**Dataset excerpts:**
----

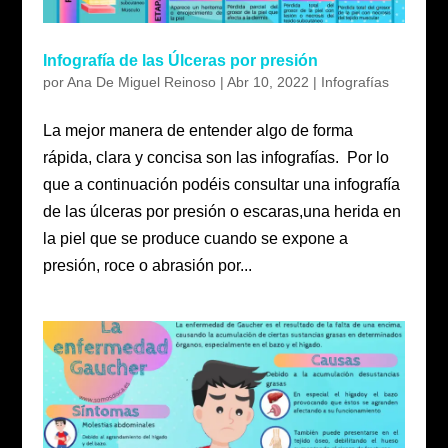
Infografía de las Úlceras por presión
por
Ana De Miguel Reinoso
|
Abr 10, 2022
|
Infografías
La mejor manera de entender algo de forma
rápida, clara y concisa son las infografías. Por lo
que a continuación podéis consultar una infografía
de las úlceras por presión o escaras,una herida en
la piel que se produce cuando se expone a
presión, roce o abrasión por...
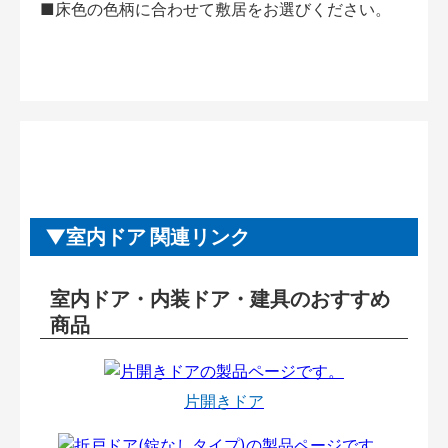
■床色の色柄に合わせて敷居をお選びください。
室内ドア 関連リンク
室内ドア・内装ドア・建具のおすすめ
商品
片開きドア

----

**Activity:**
Go through the entries and retype them exactly, except for the images.

**Answer area:**
Infografía de las Úlceras por presión
por
Ana De Miguel Reinoso
|
Abr 10, 2022
|
Infografías
La mejor manera de entender algo de forma
rápida, clara y concisa son las infografías. Por lo
que a continuación podéis consultar una infografía
de las úlceras por presión o escaras,una herida en
la piel que se produce cuando se expone a
presión, roce o abrasión por...
■床色の色柄に合わせて敷居をお選びください。
室内ドア 関連リンク
室内ドア・内装ドア・建具のおすすめ
商品
片開きドア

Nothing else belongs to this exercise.